While restaurants are beginning to reopen, the next question is how long they can stay in business. Contending with phased coronavirus restrictions, shaken consumer confidence and tourism, and business travel at a standstill, the fear is that restaurants will reopen, and rehire, only to close permanently.
One solution could be more time to ramp up slowly, with help for a longer haul. Some industry leaders believe they’ve found a way to buy that time by recasting the Payroll Protection Program.
Fresh from a White House meeting on Monday with President Donald Trump this week, restaurant industry advocates are now trying to build support for a move to extend the terms of the program. It’s a move they believe can change the odds now stacked against them.
“It’s not going to be an easy road for restaurants or employees, but what this does is gives us staying power,” Melvin Rodrigue, CEO of Galatoire’s Restaurant, said Wednesday. “It allows a bridge to get to where we need to be, when revenues hopefully will be higher and we can do more business.”
Rodrigue was part of a delegation that met with the president for a round table discussion on May 18. Rodrigue is also chairman this year of the National Restaurant Association, the industry’s main lobbying group.
The round table group, composed mostly of executives from large chains along with a few independent operators, were united in calling for an extension of the terms of the program from eight weeks to 24 weeks.
The Payroll Protection Program was conceived to support businesses across different industries with cash while putting laid-off employees back to work. Its funds are structured as loans that convert to grants if businesses spend 75% of the money on payroll expenses by the end of the term.
The original parameters present a conundrum for many types of restaurants however, because they cannot yet reopen fully and don’t know how much business they’ll see.
What Rodrigue and others pitched at the White House was more flexibility for restaurants to use the same amount of money. Moving the deadline to use the money, and rehire staff, builds in time for restrictions to loosen, business to return and maybe even some of tourism and travel to come back, they argued.

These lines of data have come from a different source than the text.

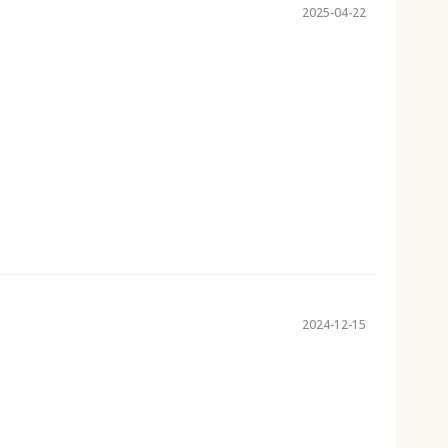
2025-04-22
2024-12-15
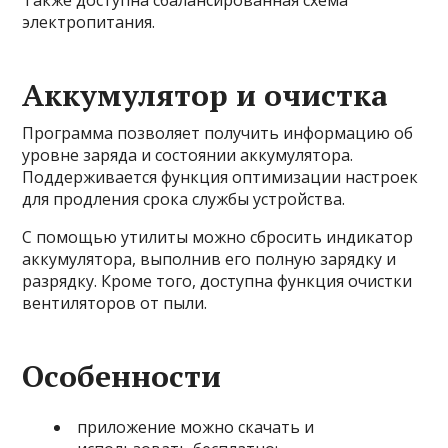
Также доступна сбалансированная схема
электропитания.
Аккумулятор и очистка
Программа позволяет получить информацию об
уровне заряда и состоянии аккумулятора.
Поддерживается функция оптимизации настроек
для продления срока службы устройства.
С помощью утилиты можно сбросить индикатор
аккумулятора, выполнив его полную зарядку и
разрядку. Кроме того, доступна функция очистки
вентиляторов от пыли.
Особенности
приложение можно скачать и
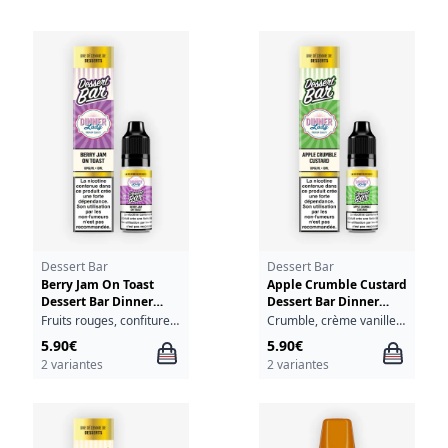
Dessert Bar
Dessert Bar
Berry Jam On Toast
Apple Crumble Custard
Dessert Bar Dinner
Dessert Bar Dinner
Lady 10ml
Lady 10ml
Fruits rouges, confiture, toast grillé
Crumble, crème vanille, pomme
5.90€
5.90€
2 variantes
2 variantes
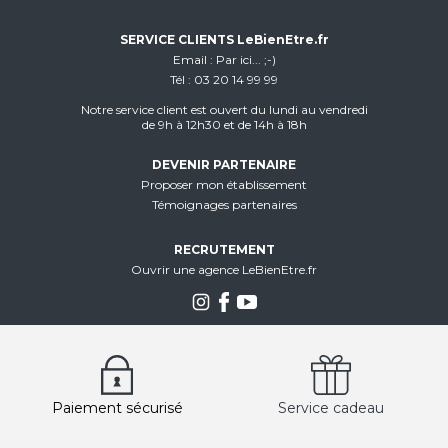
SERVICE CLIENTS LeBienEtre.fr
Email
Par ici... ;-)
Tél
03 20 14 99 99
Notre service client est ouvert du lundi au vendredi
de 9h à 12h30 et de 14h à 18h
DEVENIR PARTENAIRE
Proposer mon établissement
Témoignages partenaires
RECRUTEMENT
Ouvrir une agence LeBienEtre.fr
Paiement sécurisé
Service cadeau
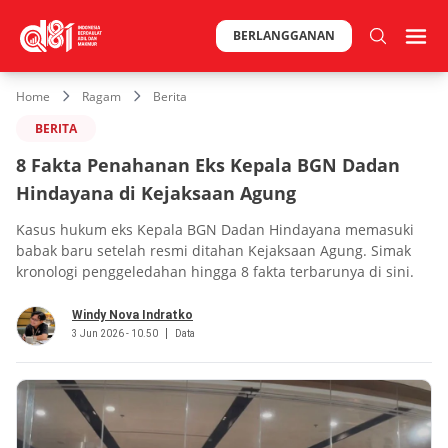
BERLANGGANAN
Home
Ragam
Berita
BERITA
8 Fakta Penahanan Eks Kepala BGN Dadan
Hindayana di Kejaksaan Agung
Kasus hukum eks Kepala BGN Dadan Hindayana memasuki
babak baru setelah resmi ditahan Kejaksaan Agung. Simak
kronologi penggeledahan hingga 8 fakta terbarunya di sini.
Windy Nova Indratko
3 Jun 2026 - 10.50
Data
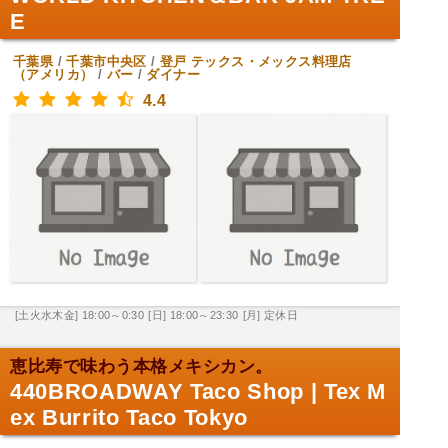
E
千葉県
/
千葉市中央区
/
登戸
テックス・メックス料理店
（アメリカ）
/
バー
/
ダイナー
4.4
[土火水木金] 18:00～0:30
[日] 18:00～23:30
[月] 定休日
恵比寿で味わう本格メキシカン。
440BROADWAY Taco Shop | Tex M
ex Burrito Taco Tokyo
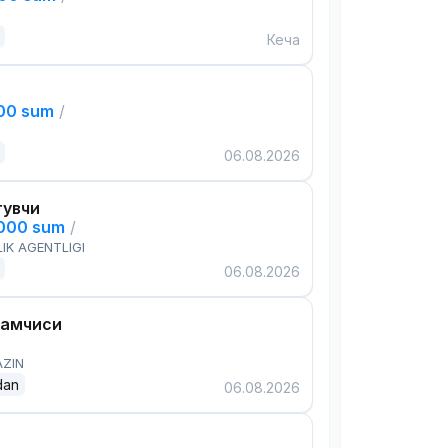
Кеча
000 sum
/
06.08.2026
тувчи
,000 sum
/
IK AGENTLIGI
06.08.2026
дамчиси
AZIN
dan
06.08.2026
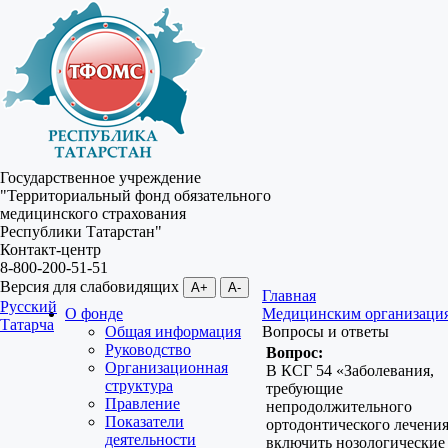
Государственное учреждение
"Территориальный фонд обязательного
медицинского страхования
Республики Татарстан"
Контакт-центр
8-800-200-51-51
Версия для слабовидящих
A+
A-
Главная
Русский
О фонде
Медицинским организаци
Татарча
Общая информация
Вопросы и ответы
Руководство
Вопрос:
Организационная
В КСГ 54 «Заболевания,
структура
требующие
Правление
непродолжительного
Показатели
ортодонтического лечени
деятельности
включить нозологические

“Employees are first and foremost in this,” Rodrigue said. “The real job security is with places not going out of business. We need restaurants to stay in business through this so people have a job in December. This lengthens the time we have to get there.”

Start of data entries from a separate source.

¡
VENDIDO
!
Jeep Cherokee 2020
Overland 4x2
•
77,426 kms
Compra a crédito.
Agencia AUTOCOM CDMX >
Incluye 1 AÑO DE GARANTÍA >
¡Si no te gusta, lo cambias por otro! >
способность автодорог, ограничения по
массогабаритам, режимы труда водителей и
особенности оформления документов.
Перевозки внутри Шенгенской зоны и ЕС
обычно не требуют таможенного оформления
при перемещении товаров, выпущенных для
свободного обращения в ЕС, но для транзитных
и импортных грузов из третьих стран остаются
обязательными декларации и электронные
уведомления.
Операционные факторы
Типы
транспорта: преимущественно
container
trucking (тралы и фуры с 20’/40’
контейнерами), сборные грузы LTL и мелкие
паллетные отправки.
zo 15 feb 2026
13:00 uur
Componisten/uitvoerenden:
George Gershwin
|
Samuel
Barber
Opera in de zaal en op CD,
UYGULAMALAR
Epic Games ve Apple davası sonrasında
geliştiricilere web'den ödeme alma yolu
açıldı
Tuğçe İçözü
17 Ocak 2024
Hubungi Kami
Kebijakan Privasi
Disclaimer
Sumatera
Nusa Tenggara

His argument gets to the dilemma faced by restaurants across the spectrum, whether they’ve secured federal loans or not. Getting back open now is challenging but does not signal victory. The months ahead, as these businesses navigate changing rules, health outcomes and their customers’ comfort levels, will be their test.
The National Restaurant Association reports that two out of three restaurants employees are out of work, or about 8 million people. The group estimates industry wide sales in April were half what they’d been in February, the last full month before the pandemic hit the U.S., and the lowest level in 35 years.
The program proposal appears to have found a receptive audience in the White House. During the round table discussion, Treasury Secretary Steve Mnuchin said the administration was working on a “technical fix” to extend program terms and indicated that the move had bipartisan support. He did not commit to a 24-week period however.
Industry lobbyists are pushing for the changes in Washington, D.C., and marshaling support from restaurant operators around the country. On Wednesday, the day Galatoire’s reopened its own dining rooms on Bourbon Street, Rodrigue was on the phone with lawmakers explaining the benefit of the change.
“What we asked for, and what he committed to, is crucial,” Rodrigue said Wednesday, referring to the president. “If we can get the 24 weeks, it gives us that staying power we need.”
Editor’s note: John Georges, who owns The Times-Picayune | New Orleans Advocate with his wife, Dathel, is a partner in Galatoire’s.